Neural Networks for Arctic Atmosphere Sounding From Radio Occultation Data

• Published in: IEEE transactions on geoscience and remote sensing Vol. 49; no. 12; pp. 4846 - 4855
• Main Authors: Pelliccia, F., Pacifici, F., Bonafoni, S., Basili, P., Pierdicca, N., Ciotti, P., Emery, W. J.
• Format: Journal Article
• Language: English
• Published: New York, NY IEEE 01.12.2011; Institute of Electrical and Electronics Engineers
• Subjects: Applied geophysics; Arctic; Artificial neural networks; Atmospheric modeling; Earth sciences; Earth, ocean, space; Exact sciences and technology; Global models; Global Positioning System; Global Positioning System (GPS); Internal geophysics; neural network (NN); Neural networks; radio occultation (RO); Refractive index; troposphere; polar regions; Arctic region; atmosphere; satellites; models; meteorology; Global Positioning System (GPS); neural networks; Global models; global; climate; pressure; ionosphere; sounding; troposphere; Global Positioning System; temperature; neural network (NN); humidity; Earth orbit; performances; radio occultation (RO)
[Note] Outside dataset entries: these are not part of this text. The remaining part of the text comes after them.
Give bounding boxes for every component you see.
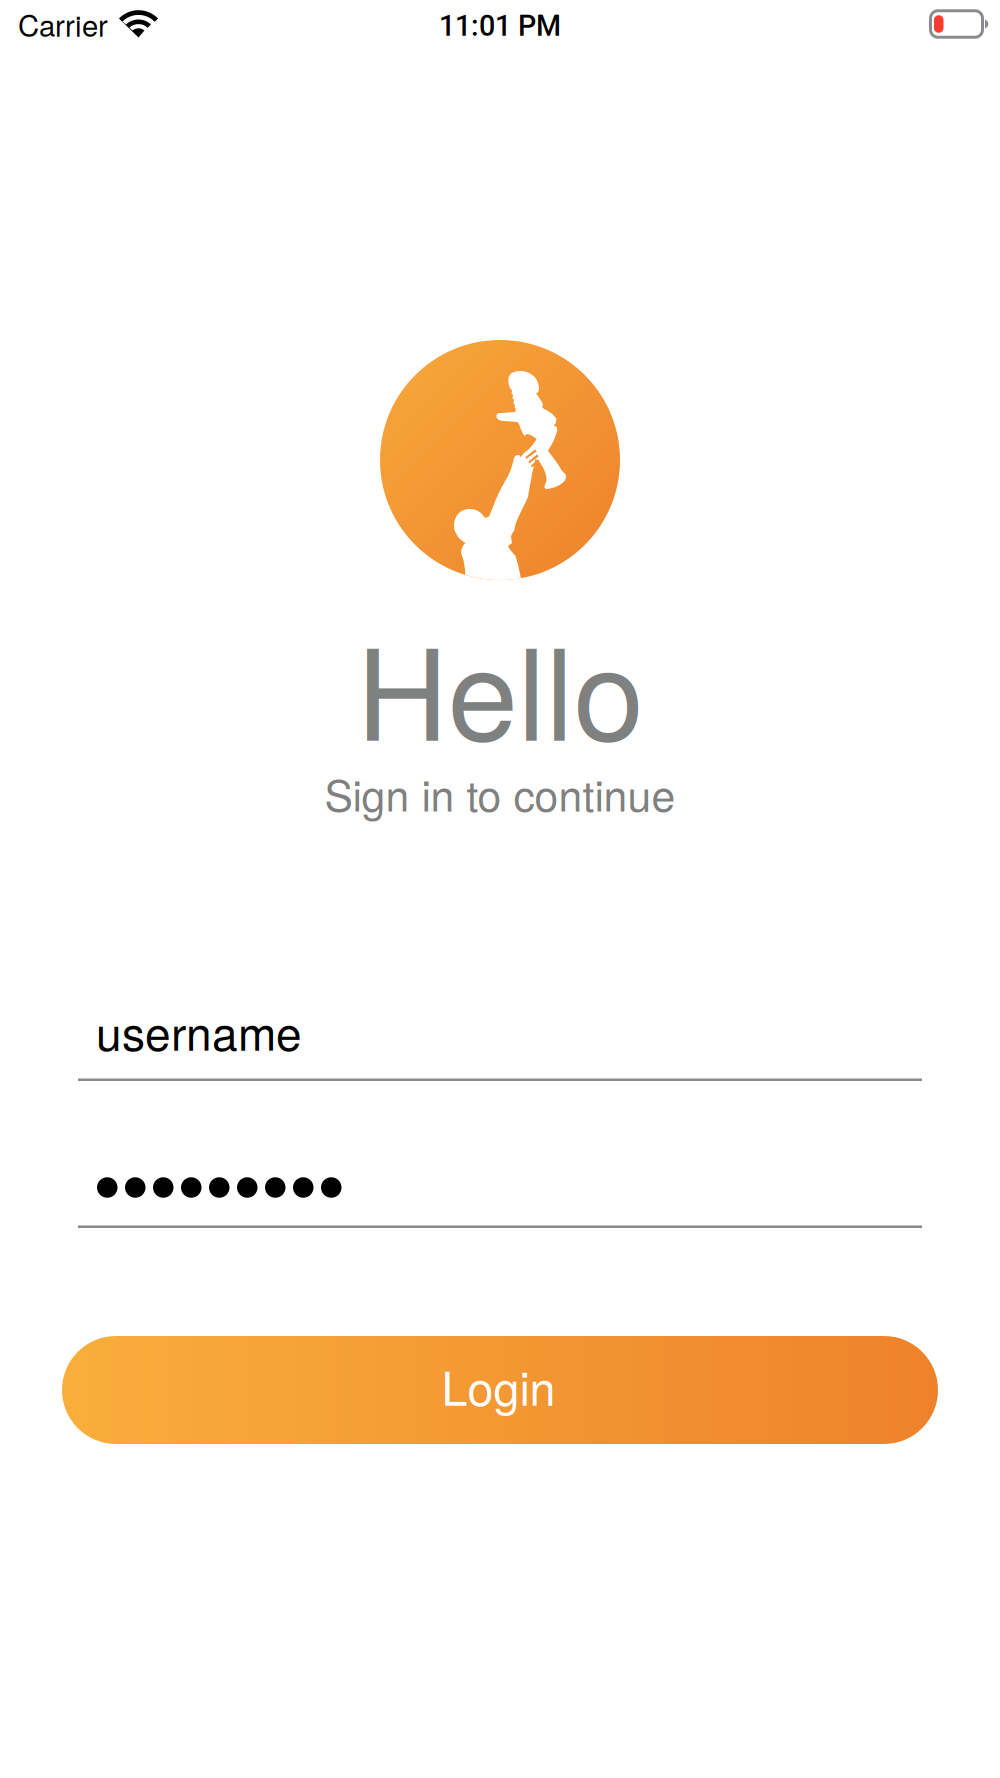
button[interactable]: Login	[62, 1336, 938, 1444]
staticText: Carrier	[18, 3, 108, 45]
staticText: username	[96, 998, 302, 1064]
staticText: Login	[442, 1352, 556, 1419]
staticText: Sign in to continue	[324, 762, 676, 824]
staticText: 11:01 PM	[439, 9, 561, 43]
staticText: Hello	[356, 595, 644, 777]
• ISSN: 0196-2892; 1558-0644
• DOI: 10.1109/TGRS.2011.2153859

This paper illustrates a procedure for the retrieval of tropospheric profiles (temperature, pressure, and humidity) using only refractivity profiles coming from Global Positioning System (GPS)-low-Earth-orbit radio occultation, without the constraint of independent knowledge of atmospheric parameters at each GPS occultation. In order to achieve this goal, we have used an approach based on neural networks (NNs), exploiting a data set of 1106 occultations collected over the Arctic region during the winter season of 2007 and 2008. Total refractivity (N) profiles from Formosa Satellite 3 (FORMOSAT-3)/Constellation Observing System for Meteorology Ionosphere and Climate (COSMIC) satellites have been used as input for training the NNs, whereas the target profiles of dry and wet components (N d and N w ) were derived using prior information on dry and wet fractions of the total refractivity provided by the analysis of the European Centre for Medium-Range Weather Forecast (ECMWF). Once we have retrieved N d and N w by the trained networks, the other atmospheric parameters (pressure, temperature, and vapor) can be computed, and we have done so relative to colocated ECMWF data, which we have assumed as atmospheric truth. Finally, some comparisons with radiosonde observations (RAOBs) are shown, and performances and potential of the proposed approach are discussed. Profiles computed using 1-D variational retrieval by the COSMIC Data Analysis and Archive Center have also been considered as a benchmark in the RAOB comparison.